Here’s what happens. In 2011, the policy was to change access to what we typically call the Parent PLUS loan across the country, not just to any particular demographic — 3 to 4 percent immediate reduction in enrollment across HBCUs. Access went down. That’s evidence. At the same time, across the country, enrollment went up. I’m not saying it was targeted. I’m talking about the outcome.
So if you reduce access to those programs, you’re going to reduce access to students’ ability to go to college. And I’ll take that just a little bit further. So, how do we fill the gap?
One way is to get an endowed scholarship. The wealth of a university is based on the endowment to some degree. If you take the HBCU endowments, and you add them all up — all of ’em — you will have less of an endowment than if you added up Brown University.
Now this is not a criticism. I’m happy for the students at Brown University. I’m just trying to tell you the difference in the wealth that makes the impact far greater for a portion of society.
A lot of HBCUs, including yours, are in states where Republicans hold the purse strings.
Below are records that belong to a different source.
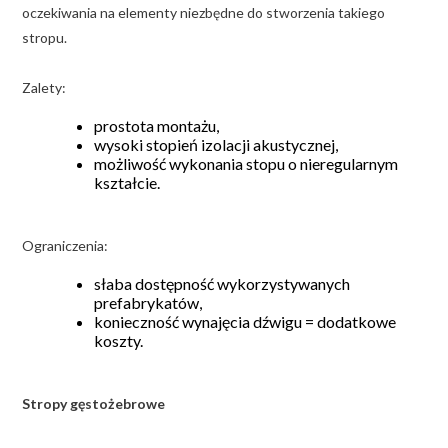
oczekiwania na elementy niezbędne do stworzenia takiego
stropu.
Zalety:
prostota montażu,
wysoki stopień izolacji akustycznej,
możliwość wykonania stopu o nieregularnym
kształcie.
Ograniczenia:
słaba dostępność wykorzystywanych
prefabrykatów,
konieczność wynajęcia dźwigu = dodatkowe
koszty.
Stropy gęstożebrowe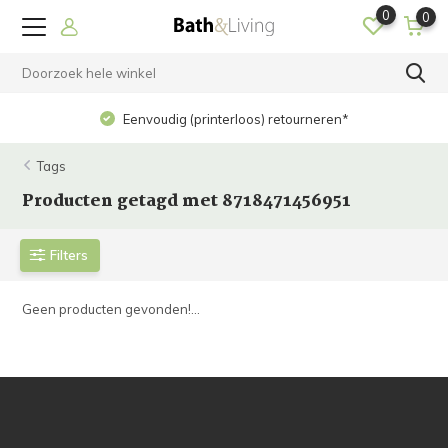
0
0
Eenvoudig (printerloos) retourneren*
Tags
Producten getagd met 8718471456951
Filters
Geen producten gevonden!...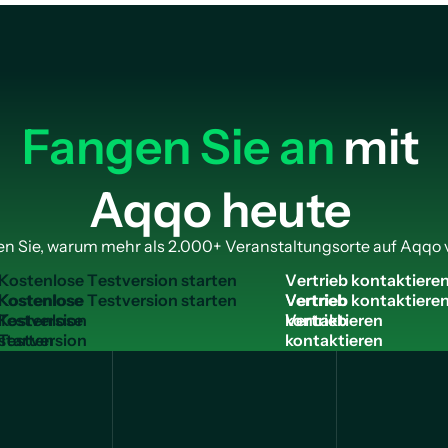
Fangen Sie an
mit
Aqqo heute
n Sie, warum mehr als 2.000+ Veranstaltungsorte auf Aqqo 
K
o
s
t
e
n
l
o
s
e
T
e
s
t
v
e
r
s
i
o
n
s
t
a
r
t
e
n
V
e
r
t
r
i
e
b
k
o
n
t
a
k
t
i
e
r
e
Kostenlose
Vertrieb
Testversion
kontaktieren
starten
I’m curious how you navigate that.
Education is politically neutral. I believe that. Education should be politically neutral, and I think statesmen would see it that way.
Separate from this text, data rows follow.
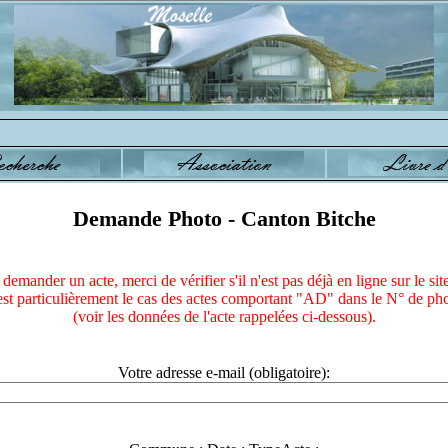
Demande Photo - Canton Bitche
demander un acte, merci de vérifier s'il n'est pas déjà en ligne sur le si
est particulièrement le cas des actes comportant "AD" dans le N° de ph
(voir les données de l'acte rappelées ci-dessous).
Votre adresse e-mail (obligatoire):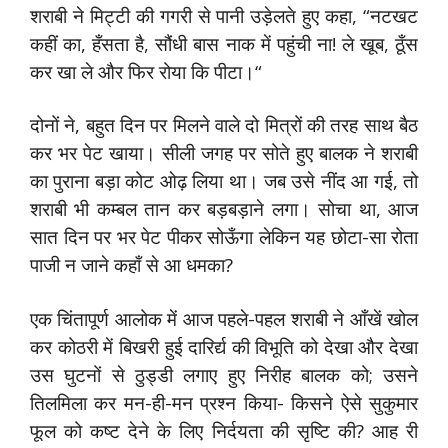
शराबी ने मिट्टी की गगरी से पानी उड़ेलते हुए कहा, “नटखट
कहीं का, हँसता है, सौंधी बास नाक में पहुंची ना! ले खूब, ठूँस
कर खा ले और फिर रोया कि पीटा।“
दोनों ने, बहुत दिन पर मिलने वाले दो मित्रों की तरह साथ बैठ
कर भर पेट खाया। सीली जगह पर सोते हुए बालक ने शराबी
का पुराना बड़ा कोट ओढ़ लिया था। जब उसे नींद आ गई, तो
शराबी भी कम्बल तान कर बड़बड़ाने लगा। सोचा था, आज
सात दिन पर भर पेट पीकर सोऊँगा लेकिन यह छोटा-सा रोता
पाजी न जाने कहाँ से आ धमका?
एक चिंतापूर्ण आलोक में आज पहले-पहल शराबी ने आँखें खोल
कर कोठरी में बिखरी हुई दारिर्द्य की विभूति को देखा और देखा
उस घुटनों से ठुड्डी लगाए हुए निरीह बालक को; उसने
तिलमिला कर मन-ही-मन प्रश्न किया- किसने ऐसे सुकुमार
फूल को कष्ट देने के लिए निर्दयता की सृष्टि की? आह री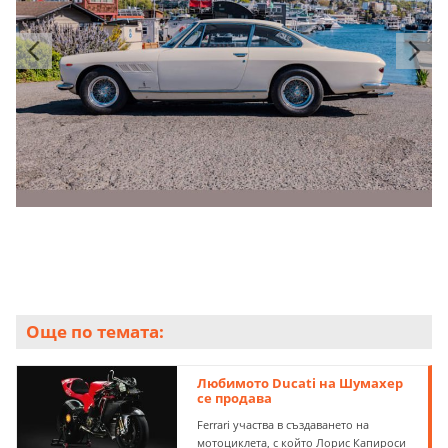
Още по темата:
Любимото Ducati на Шумахер
се продава
Ferrari участва в създаването на
мотоциклета, с който Лорис Капироси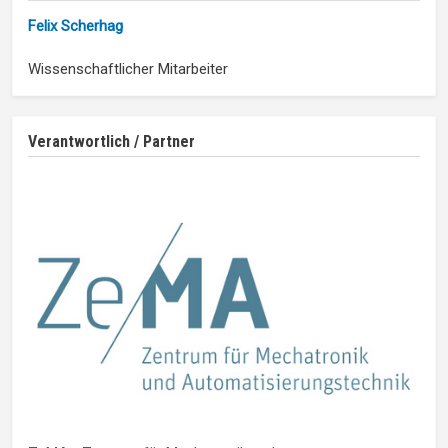
Felix Scherhag
Wissenschaftlicher Mitarbeiter
Verantwortlich / Partner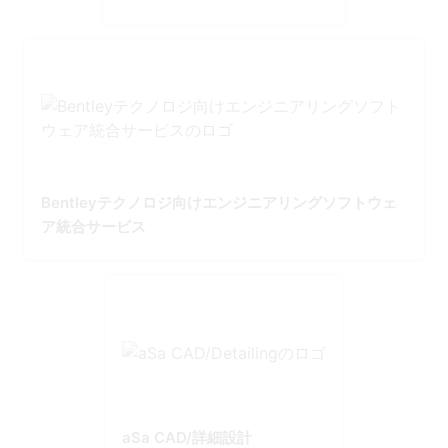
Bentleyテクノロジ向けエンジニアリングソフトウェ
ア統合サービス
aSa CAD/詳細設計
Here is my point. We produce chemical engineers. We produce electrical engineers. We have an aviation science program. The nation is short on aviators. The plane doesn’t know if you’re Republican or Democrat. The plane just knows that a qualified person has filled that need, which has an economic impact to this state.
I take what you mean that a lot of this education stuff should be neutral, should be gender-neutral, should be race-neutral. But I often wonder if it is that way in practice. The disparities come from somewhere. I wonder how you navigate that.
I navigate that by making sure the framework of our discussions are the same: What is the economic impact of our state? Because I can have that discussion with anybody. The way you navigate this is in capability — capability, outcome, and performance. That is what I want to drill into everybody at Tuskegee University. Did the student get an internship? Did they get experience? Did they graduate?
Dr. Brown, you strike me as — I think a word I would use to describe you is very pragmatic, the way you approach things. And I think a lot of higher education institutions are trying to figure out the best approach to securing funds under this particular presidential administration. How do you think about these things and approach it?
I would suggest, the approach we ought take with this administration, any other administration, is that we are an economic engine that creates social and economic mobility for this country. And we take greater risk in doing so, and that should be recognized. That’s the approach that we take.
And I don’t think the approach is unique to Tuskegee, you know. I could say that my friends in Huntsville, Alabama, are doing the same thing, at Alabama A&M. My friends at the Morehouse School of Medicine — everybody should want the Morehouse School of Medicine to be successful. Everybody should want the Howard University School of Medicine to be a success. Everybody should want Claflin to be successful, not just South Carolinians, but everybody.
I think we live in a great country that can be greater just like any other country, but we’re a part of it. And we’re part of the greatness. And so HBCUs are a part of the greatness. And I think we need to continue to make sure everybody understands that.